I've four of these reactor running and on each just used the same tubing as you did. Hole drilled same size as tubing and glued into place with PVC cement. Pre-fit the tubing into position, lift up about 3/16" apply PVC glue and push back down 3/16" with a slight twist. Locks up immediately and good to go. The tubing should fit snug while pre-fitting. If not the hole is too big and must start over or find bigger tubing. A word to the wise , If you build one of these reactors, build the top portion with the airline tubing before gluing to the 2" PVC (especially the clear PVC). That way if there is a problem with the air lines you don't waste the the 2" PVC.

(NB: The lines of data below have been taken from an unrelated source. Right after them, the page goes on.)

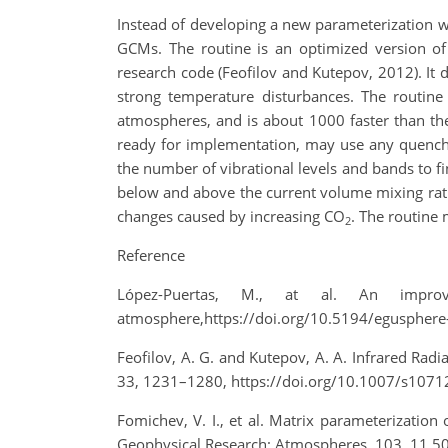
Instead of developing a new parameterization we
GCMs. The routine is an optimized version of
research code (Feofilov and Kutepov, 2012). It 
strong temperature disturbances. The routine
atmospheres, and is about 1000 faster than the 
ready for implementation, may use any quenchi
the number of vibrational levels and bands to f
below and above the current volume mixing rati
changes caused by increasing CO
. The routine
2
Reference
López-Puertas, M., at al. An impro
atmosphere,https://doi.org/10.5194/egusphere-
Feofilov, A. G. and Kutepov, A. A. Infrared Ra
33, 1231–1280, https://doi.org/10.1007/s1071
Fomichev, V. I., et al. Matrix parameterizatio
Geophysical Research: Atmospheres, 103, 11 5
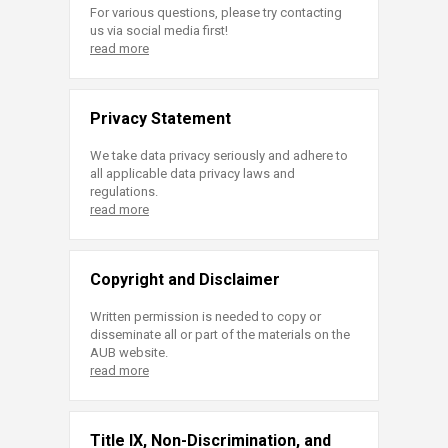
For various questions, please try contacting
us via social media first!
read more
Privacy Statement
We take data privacy seriously and adhere to
all applicable data privacy laws and
regulations.
read more
Copyright and Disclaimer
Written permission is needed to copy or
disseminate all or part of the materials on the
AUB website.
read more
Title IX, Non-Discrimination, and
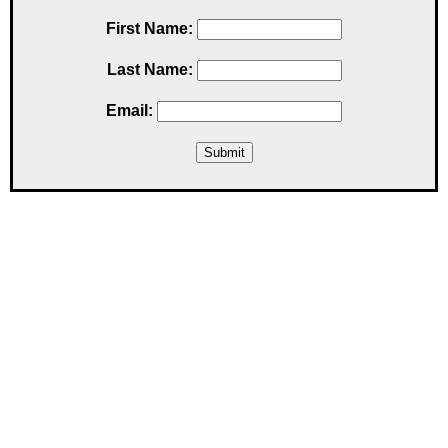
First Name:
Last Name:
Email:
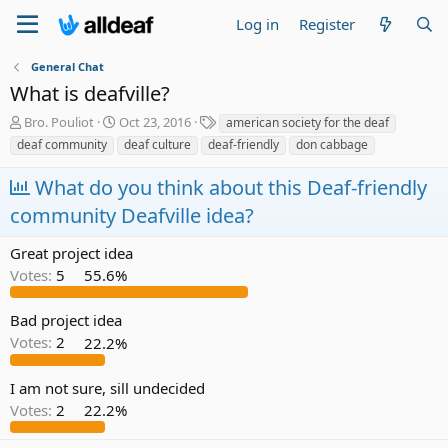
Log in
Register
General Chat
What is deafville?
T
S
T
Bro. Pouliot
Oct 23, 2016
american society for the deaf
h
t
a
deaf community
deaf culture
deaf-friendly
don cabbage
r
a
g
e
r
s
What do you think about this Deaf-friendly
a
t
community Deafville idea?
d
d
s
a
t
t
Great project idea
a
e
Votes:
5
55.6%
r
t
e
Bad project idea
r
Votes:
2
22.2%
I am not sure, sill undecided
Votes:
2
22.2%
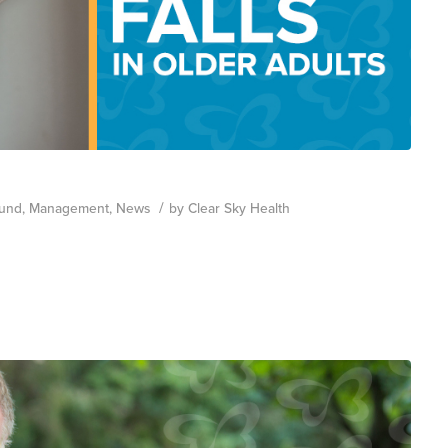
/
und
,
Management
,
News
by
Clear Sky Health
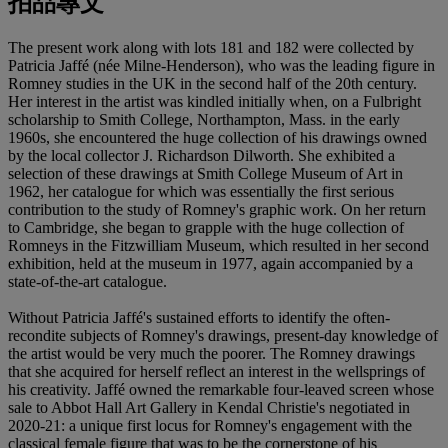
拍品專文
The present work along with lots 181 and 182 were collected by
Patricia Jaffé (née Milne-Henderson), who was the leading figure in
Romney studies in the UK in the second half of the 20th century.
Her interest in the artist was kindled initially when, on a Fulbright
scholarship to Smith College, Northampton, Mass. in the early
1960s, she encountered the huge collection of his drawings owned
by the local collector J. Richardson Dilworth. She exhibited a
selection of these drawings at Smith College Museum of Art in
1962, her catalogue for which was essentially the first serious
contribution to the study of Romney's graphic work. On her return
to Cambridge, she began to grapple with the huge collection of
Romneys in the Fitzwilliam Museum, which resulted in her second
exhibition, held at the museum in 1977, again accompanied by a
state-of-the-art catalogue.
Without Patricia Jaffé's sustained efforts to identify the often-
recondite subjects of Romney's drawings, present-day knowledge of
the artist would be very much the poorer. The Romney drawings
that she acquired for herself reflect an interest in the wellsprings of
his creativity. Jaffé owned the remarkable four-leaved screen whose
sale to Abbot Hall Art Gallery in Kendal Christie's negotiated in
2020-21: a unique first locus for Romney's engagement with the
classical female figure that was to be the cornerstone of his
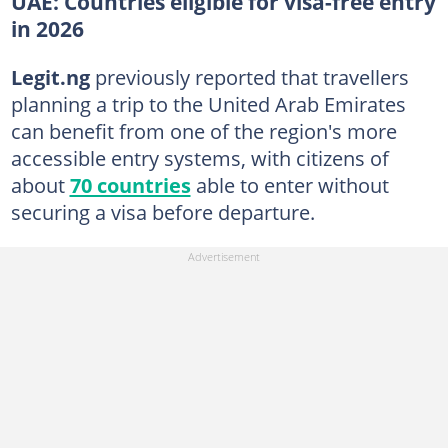
UAE: Countries eligible for visa-free entry
in 2026
Legit.ng
previously reported that travellers
planning a trip to the United Arab Emirates
can benefit from one of the region's more
accessible entry systems, with citizens of
about
70 countries
able to enter without
securing a visa before departure.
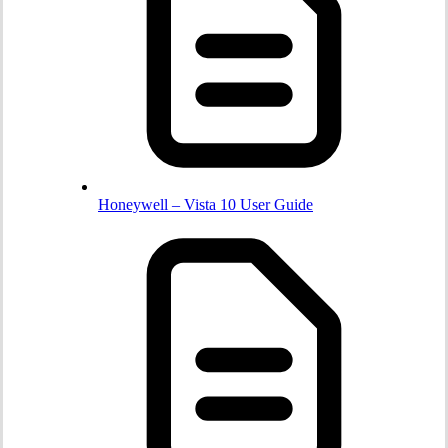
Honeywell – Vista 10 User Guide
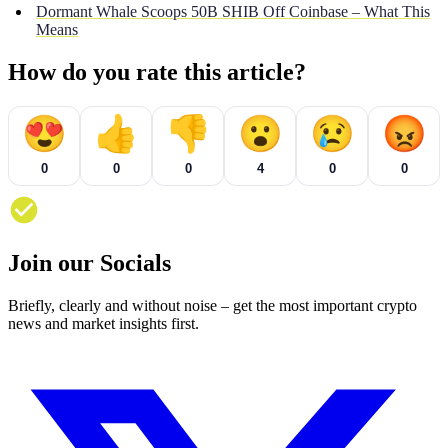
Dormant Whale Scoops 50B SHIB Off Coinbase – What This
Means
How do you rate this article?
😍
👍
👎
😮
😢
😡
0
0
0
4
0
0
Join our Socials
Briefly, clearly and without noise – get the most important crypto
news and market insights first.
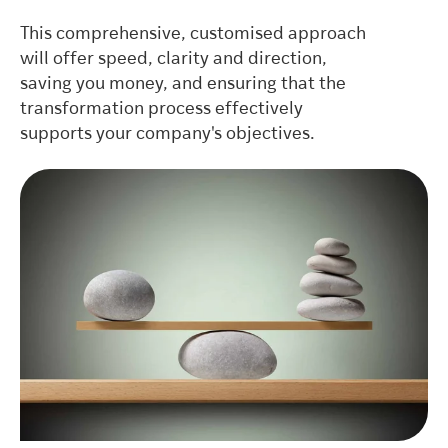
This comprehensive, customised approach
will offer speed, clarity and direction,
saving you money, and ensuring that the
transformation process effectively
supports your company's objectives.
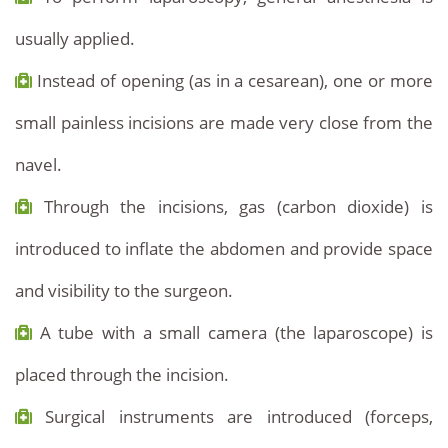
usually applied.
Instead of opening (as in a cesarean), one or more
small painless incisions are made very close from the
navel.
Through the incisions, gas (carbon dioxide) is
introduced to inflate the abdomen and provide space
and visibility to the surgeon.
A tube with a small camera (the laparoscope) is
placed through the incision.
Surgical instruments are introduced (forceps,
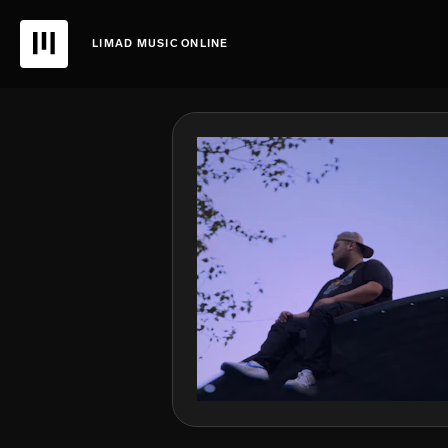
LIMAD MUSIC ONLINE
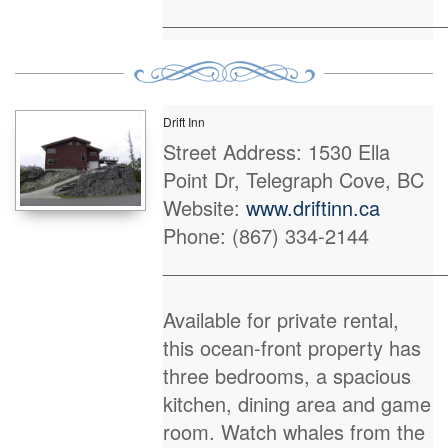
_________________________
Drift Inn
Street Address: 1530 Ella
Point Dr, Telegraph Cove, BC
Website:
www.driftinn.ca
Phone: (867) 334-2144
_________________________
Available for private rental,
this ocean-front property has
three bedrooms, a spacious
kitchen, dining area and game
room. Watch whales from the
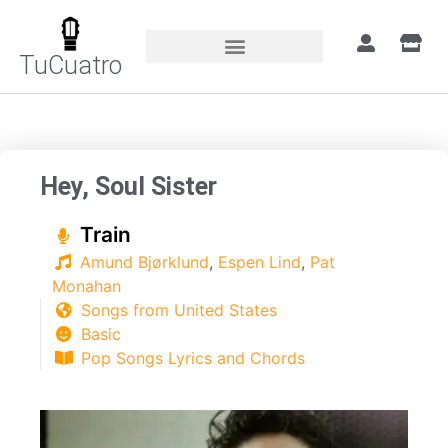
TuCuatro
Home
»
Songs
»
Hey, Soul Sister
Hey, Soul Sister
Train
Amund Bjørklund
,
Espen Lind
,
Pat
Monahan
Songs from United States
Basic
Pop Songs Lyrics and Chords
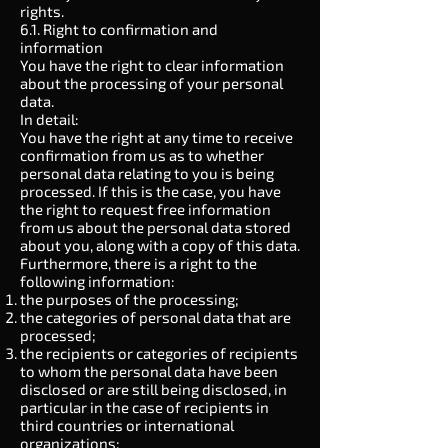
rights.
6.1. Right to confirmation and
information
You have the right to clear information
about the processing of your personal
data.
In detail:
You have the right at any time to receive
confirmation from us as to whether
personal data relating to you is being
processed. If this is the case, you have
the right to request free information
from us about the personal data stored
about you, along with a copy of this data.
Furthermore, there is a right to the
following information:
the purposes of the processing;
the categories of personal data that are
processed;
the recipients or categories of recipients
to whom the personal data have been
disclosed or are still being disclosed, in
particular in the case of recipients in
third countries or international
organizations;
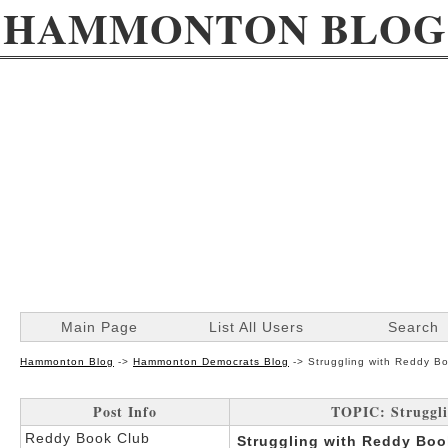
HAMMONTON BLOG
Main Page
List All Users
Search
Hammonton Blog
->
Hammonton Democrats Blog
->
Struggling with Reddy B
Post Info
TOPIC: Struggli
Reddy Book Club
Struggling with Reddy Boo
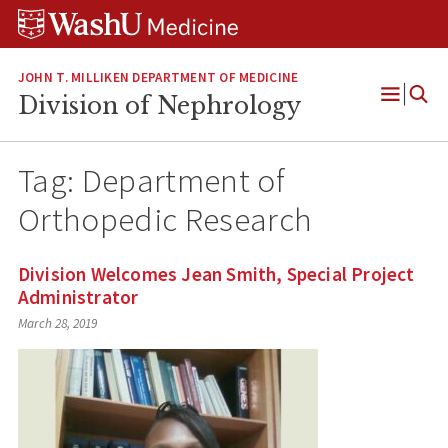
Skip
Skip
Skip
to
to
to
content
search
footer
JOHN T. MILLIKEN DEPARTMENT OF MEDICINE
Division of Nephrology
Open
Menu
Tag:
Department of
Orthopedic Research
Division Welcomes Jean Smith, Special Project
Administrator
March 28, 2019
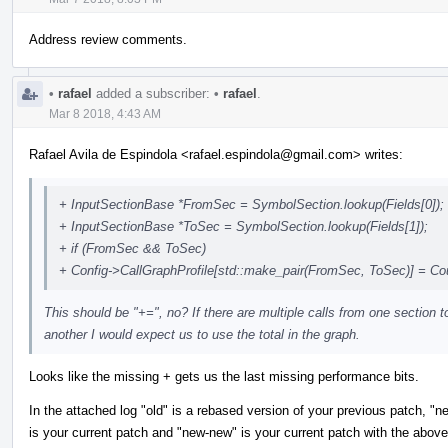
Address review comments.
•
rafael
added a subscriber:
•
rafael
.
Mar 8 2018, 4:43 AM
Rafael Avila de Espindola <rafael.espindola@gmail.com> writes:
+ InputSectionBase *FromSec = SymbolSection.lookup(Fields[0]);
+ InputSectionBase *ToSec = SymbolSection.lookup(Fields[1]);
+ if (FromSec && ToSec)
+ Config->CallGraphProfile[std::make_pair(FromSec, ToSec)] = Co
This should be "+=", no? If there are multiple calls from one section t
another I would expect us to use the total in the graph.
Looks like the missing + gets us the last missing performance bits.
In the attached log "old" is a rebased version of your previous patch, "n
is your current patch and "new-new" is your current patch with the above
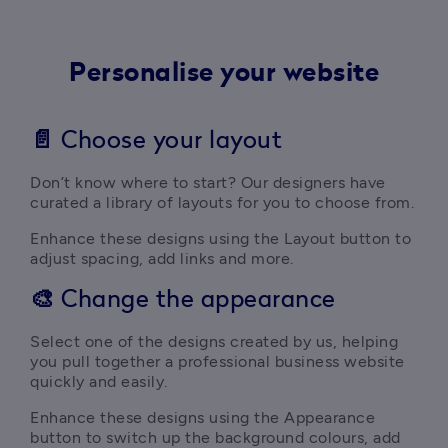
Personalise your website
📄
Choose your layout
Don’t know where to start? Our designers have 
curated a library of layouts for you to choose from.
Enhance these designs using the Layout button to 
adjust spacing, add links and more.
🎨
Change the appearance
Select one of the designs created by us, helping 
you pull together a professional business website 
quickly and easily.
Enhance these designs using the Appearance 
button to switch up the background colours, add 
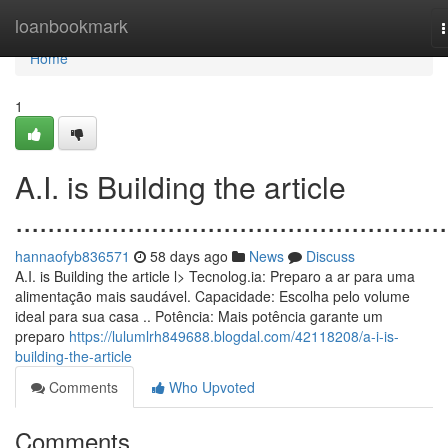
Home
loanbookmark
n
Home
1
A.I. is Building the article
......................................................
hannaofyb836571
58 days ago
News
Discuss
A.I. is Building the article l> Tecnolog.ia: Preparo a ar para uma
alimentação mais saudável. Capacidade: Escolha pelo volume
ideal para sua casa .. Potência: Mais potência garante um
preparo
https://lulumlrh849688.blogdal.com/42118208/a-i-is-
building-the-article
Comments
Who Upvoted
Comments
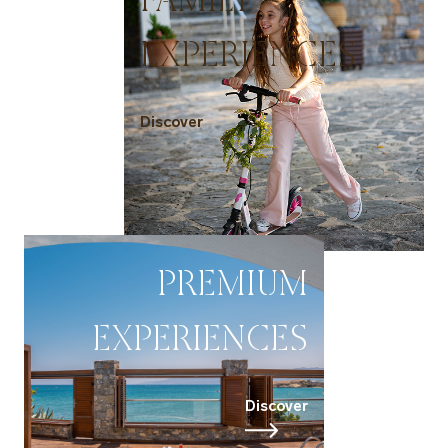
EXPERIENCES
Discover
PREMIUM
EXPERIENCES
Discover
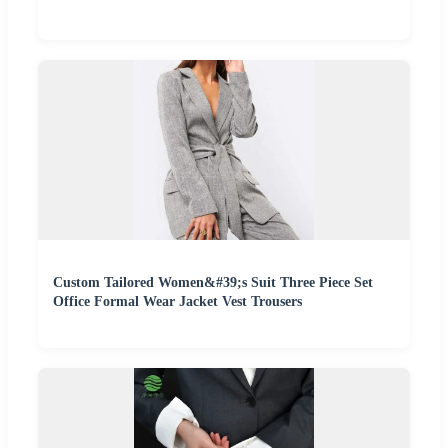
Custom Tailored Women&#39;s Suit Three Piece Set
Office Formal Wear Jacket Vest Trousers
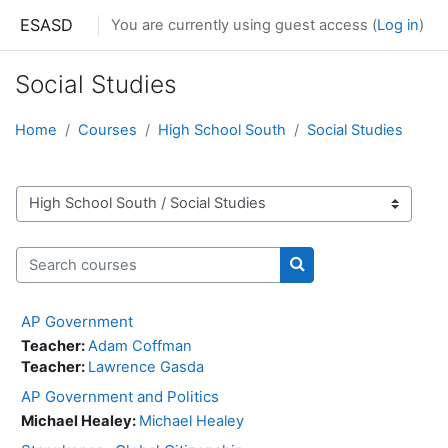
Skip to main content
ESASD
You are currently using guest access (
Log in
)
Social Studies
Home
Courses
High School South
Social Studies
Course categories
Search courses
Search courses
AP Government
Teacher:
Adam Coffman
Teacher:
Lawrence Gasda
AP Government and Politics
Michael Healey:
Michael Healey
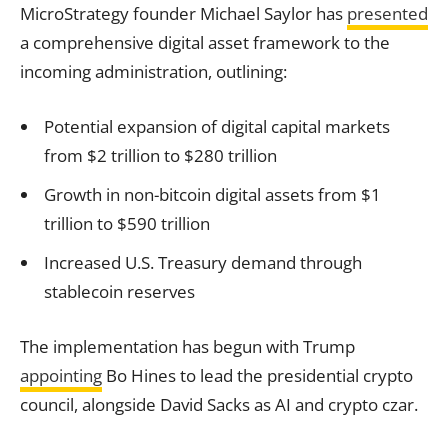
MicroStrategy founder Michael Saylor has
presented
a comprehensive digital asset framework to the
incoming administration, outlining:
Potential expansion of digital capital markets
from $2 trillion to $280 trillion
Growth in non-bitcoin digital assets from $1
trillion to $590 trillion
Increased U.S. Treasury demand through
stablecoin reserves
The implementation has begun with Trump
appointing
Bo Hines to lead the presidential crypto
council, alongside David Sacks as AI and crypto czar.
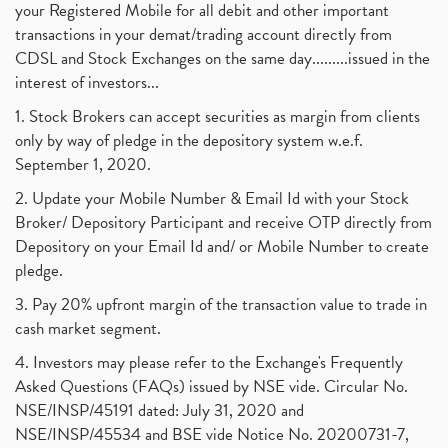
your Registered Mobile for all debit and other important
transactions in your demat/trading account directly from
CDSL and Stock Exchanges on the same day.........issued in the
interest of investors...
1. Stock Brokers can accept securities as margin from clients
only by way of pledge in the depository system w.e.f.
September 1, 2020.
2. Update your Mobile Number & Email Id with your Stock
Broker/ Depository Participant and receive OTP directly from
Depository on your Email Id and/ or Mobile Number to create
pledge.
3. Pay 20% upfront margin of the transaction value to trade in
cash market segment.
4. Investors may please refer to the Exchange's Frequently
Asked Questions (FAQs) issued by NSE vide. Circular No.
NSE/INSP/45191 dated: July 31, 2020 and
NSE/INSP/45534 and BSE vide Notice No. 20200731-7,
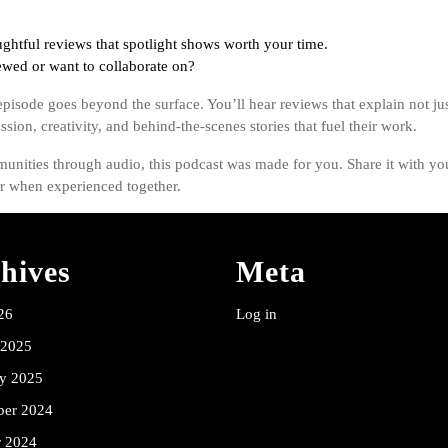
ghtful reviews that spotlight shows worth your time.
wed or want to collaborate on?
pisode goes beyond the surface. You’ll hear reviews that explain not jus
sion, creativity, and behind-the-scenes stories that fuel their work.
unities through audio, this podcast was made for you. Share it with you
er when experienced together.
hives
Meta
26
Log in
 2025
ry 2025
er 2024
r 2024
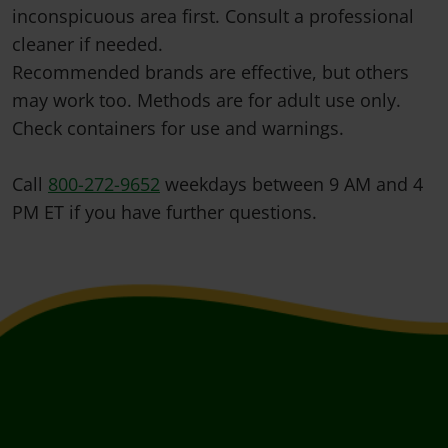
inconspicuous area first. Consult a professional
cleaner if needed.
Recommended brands are effective, but others
may work too. Methods are for adult use only.
Check containers for use and warnings.
Call
800-272-9652
weekdays between 9 AM and 4
PM ET if you have further questions.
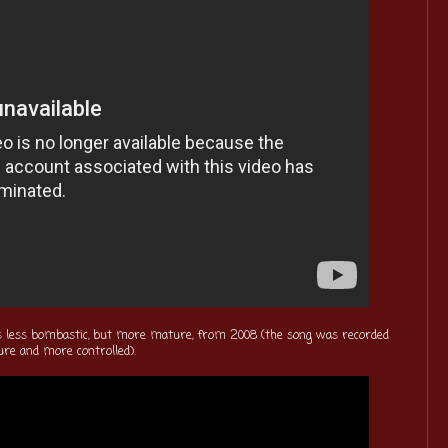
s less bombastic, but more mature, from 2008 (the song was recorded
ure and more controlled).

See the part about PVC cement?

Always wise to use this, not silly cone when gluing PCV together for water tight seals.

As far as bioballs, you may add them, they should not decrease flow much.
Matt, I do not think the DIY reactor is going to do anything for you here vs a mazzei or adding the gas right before the pump intake.

It's should be ground to bits and you have pressure to burn with that pump also.
As far as the drop checker, please do not put too much faith in that device.
I've measure 4-6x differences in tanks' CO2 ppm's in real time.
Research suggest up to 7X differences in CO2 in and around plant beds.
I'm leary of drop checkers, you will not see them in my tanks, nor pH meters.